First-of-Its-Kind System Spots and Measures Diagnostic Errors

first of its kind systems spots and measures diagnostic errors

Insight
May/June 2018

In the airline industry, data monitoring systems in the cockpit provide feedback on a pilot’s performance and safety. In health care, no similar system exists when it comes to physicians’ performance and safety. Doctors rarely know when misdiagnoses happen, despite an estimated 12 million people a year experiencing them in the United States. 

 With a new method called Symptom-Disease Pair Analysis of Diagnostic Error (SPADE), a team of researchers led by David Newman-Toker, director of the Armstrong Institute Center for Diagnostic Excellence, is hoping to change that.

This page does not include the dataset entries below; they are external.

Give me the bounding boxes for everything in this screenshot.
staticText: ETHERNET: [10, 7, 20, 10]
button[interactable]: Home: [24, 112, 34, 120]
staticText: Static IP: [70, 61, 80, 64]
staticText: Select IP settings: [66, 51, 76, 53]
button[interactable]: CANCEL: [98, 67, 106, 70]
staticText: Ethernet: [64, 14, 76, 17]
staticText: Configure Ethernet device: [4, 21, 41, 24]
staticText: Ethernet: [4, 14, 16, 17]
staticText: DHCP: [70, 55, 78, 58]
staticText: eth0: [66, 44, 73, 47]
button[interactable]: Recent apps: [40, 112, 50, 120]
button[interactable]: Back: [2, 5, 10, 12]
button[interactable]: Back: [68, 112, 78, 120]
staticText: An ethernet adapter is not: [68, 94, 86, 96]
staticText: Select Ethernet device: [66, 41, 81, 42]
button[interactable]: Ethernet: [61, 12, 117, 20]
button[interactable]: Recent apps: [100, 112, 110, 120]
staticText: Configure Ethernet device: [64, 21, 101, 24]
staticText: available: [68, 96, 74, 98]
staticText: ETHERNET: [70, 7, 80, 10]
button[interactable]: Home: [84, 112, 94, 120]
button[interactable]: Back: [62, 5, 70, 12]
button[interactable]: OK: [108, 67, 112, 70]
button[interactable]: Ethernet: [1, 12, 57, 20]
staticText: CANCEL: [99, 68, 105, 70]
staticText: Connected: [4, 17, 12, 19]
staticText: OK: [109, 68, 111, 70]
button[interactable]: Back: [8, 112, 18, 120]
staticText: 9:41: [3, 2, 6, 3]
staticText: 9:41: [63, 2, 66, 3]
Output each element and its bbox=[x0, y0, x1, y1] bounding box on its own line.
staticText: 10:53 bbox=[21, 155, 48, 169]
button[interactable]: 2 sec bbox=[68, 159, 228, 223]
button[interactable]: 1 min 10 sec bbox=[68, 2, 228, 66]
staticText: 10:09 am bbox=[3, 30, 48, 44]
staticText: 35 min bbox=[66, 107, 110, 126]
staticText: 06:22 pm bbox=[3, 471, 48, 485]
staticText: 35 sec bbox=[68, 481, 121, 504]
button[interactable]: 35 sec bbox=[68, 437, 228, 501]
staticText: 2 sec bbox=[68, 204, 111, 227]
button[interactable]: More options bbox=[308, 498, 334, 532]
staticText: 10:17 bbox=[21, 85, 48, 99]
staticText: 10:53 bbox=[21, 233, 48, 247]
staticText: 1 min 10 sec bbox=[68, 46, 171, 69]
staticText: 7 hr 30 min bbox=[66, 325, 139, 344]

 SPADE aims to automatically find and present misdiagnoses that have occurred, and it can be used to drill down to the level of specific patients involved, if necessary. The first full description of the method has been published in BMJ Quality & Safety, with an accompanying proof-of-concept for how it could be operationalized as a data dashboard.

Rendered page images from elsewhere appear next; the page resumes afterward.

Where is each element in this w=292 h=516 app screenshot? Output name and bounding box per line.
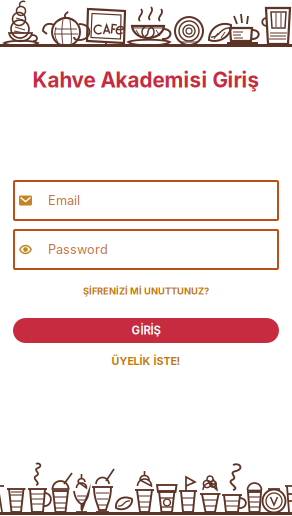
button[interactable]: ŞİFRENİZİ Mİ UNUTTUNUZ? — [13, 280, 279, 302]
button[interactable]: GİRİŞ — [13, 318, 279, 343]
staticText: Kahve Akademisi Giriş — [32, 68, 260, 92]
staticText: ÜYELİK İSTE! — [112, 354, 180, 367]
staticText: Password — [48, 242, 108, 257]
button[interactable]: ÜYELİK İSTE! — [13, 350, 279, 372]
staticText: ŞİFRENİZİ Mİ UNUTTUNUZ? — [83, 285, 209, 297]
staticText: Email — [48, 193, 80, 208]
staticText: GİRİŞ — [132, 324, 160, 337]
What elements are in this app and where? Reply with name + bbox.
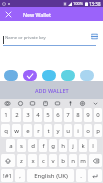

 Traditionally, trained staff members have found diagnostic errors by conducting chart reviews.  But these reviews are labor-intensive, subjective and expensive; they also aren’t very effective because the charts themselves are frequently incomplete.

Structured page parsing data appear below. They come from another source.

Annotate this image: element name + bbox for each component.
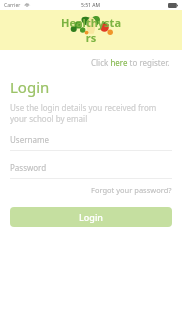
staticText: Healthystars [59, 15, 123, 45]
button[interactable]: Forgot your password? [91, 183, 172, 197]
staticText: Login [10, 77, 50, 97]
staticText: Use the login details you received from … [10, 102, 172, 124]
staticText: Forgot your password? [91, 185, 172, 195]
button[interactable]: Password [10, 162, 172, 179]
staticText: 5:51 AM [81, 2, 101, 9]
staticText: Click here to register. [91, 57, 170, 68]
button[interactable]: Login [10, 207, 172, 227]
staticText: Carrier [4, 2, 21, 9]
staticText: Username [10, 134, 49, 145]
button[interactable]: Username [10, 134, 172, 151]
button[interactable]: Click here to register. [89, 55, 172, 70]
staticText: Password [10, 162, 47, 173]
other: Healthystars logo [59, 14, 123, 46]
staticText: Login [79, 211, 103, 223]
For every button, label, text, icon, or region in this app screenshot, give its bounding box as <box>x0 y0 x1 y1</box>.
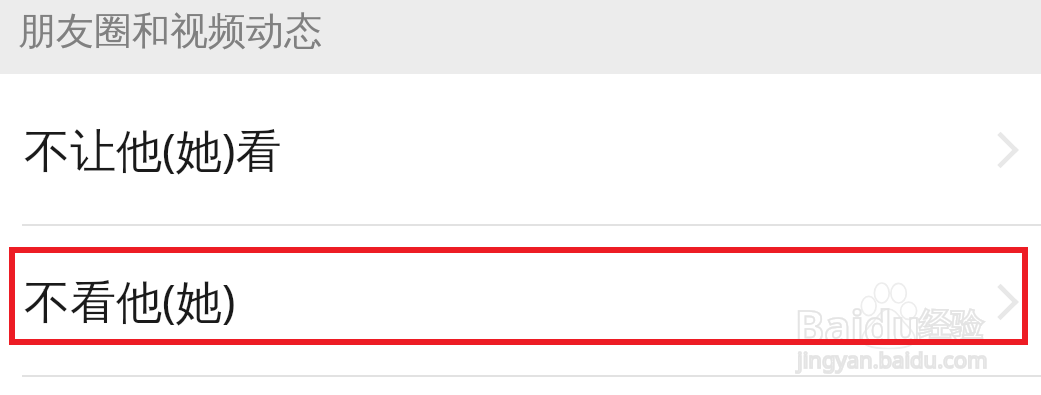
staticText: 不让他(她)看 <box>24 118 282 181</box>
other: Open 不让他(她)看 <box>995 130 1017 170</box>
staticText: 不看他(她) <box>24 269 236 332</box>
other: Open 不看他(她) <box>995 282 1017 322</box>
button[interactable]: 不让他(她)看 <box>0 74 1041 226</box>
button[interactable]: 不看他(她) <box>0 226 1041 377</box>
staticText: 经验 <box>919 305 983 345</box>
staticText: jingyan.baidu.com <box>797 344 988 374</box>
staticText: Baidu <box>795 296 921 356</box>
staticText: 朋友圈和视频动态 <box>18 7 322 55</box>
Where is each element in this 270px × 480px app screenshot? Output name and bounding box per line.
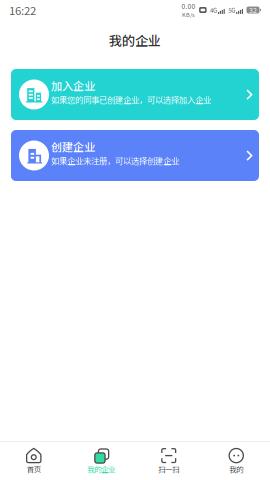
staticText: 0.00 [182,1,196,11]
staticText: 如果您的同事已创建企业，可以选择加入企业 [51,94,211,106]
staticText: KB/s [182,10,195,19]
staticText: 16:22 [9,2,36,18]
staticText: 首页 [27,464,41,474]
staticText: 创建企业 [51,138,95,154]
button[interactable]: 首页 [0,442,68,480]
button[interactable]: 我的 [202,442,270,480]
staticText: 4G [210,6,217,14]
staticText: 我的 [229,464,243,474]
staticText: 5G [228,6,235,14]
button[interactable]: 我的企业 [68,442,135,480]
staticText: 扫一扫 [158,464,179,474]
staticText: 如果企业未注册，可以选择创建企业 [51,154,179,167]
staticText: 加入企业 [51,77,95,94]
button[interactable]: 创建企业 [11,130,259,181]
staticText: 我的企业 [87,464,115,474]
button[interactable]: 扫一扫 [135,442,202,480]
button[interactable]: 加入企业 [11,69,259,120]
staticText: 32 [249,5,257,15]
staticText: 我的企业 [109,30,161,49]
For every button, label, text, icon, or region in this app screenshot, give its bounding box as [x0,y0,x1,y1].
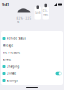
staticText: Settings [6,79,18,82]
staticText: Tire Pressure [2,51,20,54]
staticText: Charging [6,65,20,68]
staticText: Lock [35,11,40,14]
button[interactable]: Climate [1,70,63,77]
button[interactable]: Climate [42,6,49,20]
staticText: 9:41 [2,2,9,7]
button[interactable]: Vehicle Status [1,35,63,42]
button[interactable]: Settings [1,77,63,84]
staticText: Climate [6,72,16,75]
staticText: Vehicle Status [6,37,26,40]
button[interactable]: Tire Pressure [1,49,63,56]
button[interactable]: Charging [1,63,63,70]
staticText: 82% · 225 mi [16,17,32,24]
staticText: Service [2,58,12,61]
button[interactable]: Lock [34,6,41,20]
staticText: Mileage [2,44,14,47]
button[interactable]: Mileage [1,42,63,49]
button[interactable]: Service [1,56,63,63]
staticText: Climate [43,9,49,16]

 The SPADE approach uses algorithms to mine clinical and billing data to spot certain symptoms that are often misdiagnosed. Statistical analyses then calculate the rate of diagnostic errors that result in adverse events, such as clinical worsening that requires readmission to the hospital. For example, SPADE can measure how often a patient comes to the hospital with dizziness, is mistakenly told it’s a benign ear condition and sent home — only to return with a major stroke.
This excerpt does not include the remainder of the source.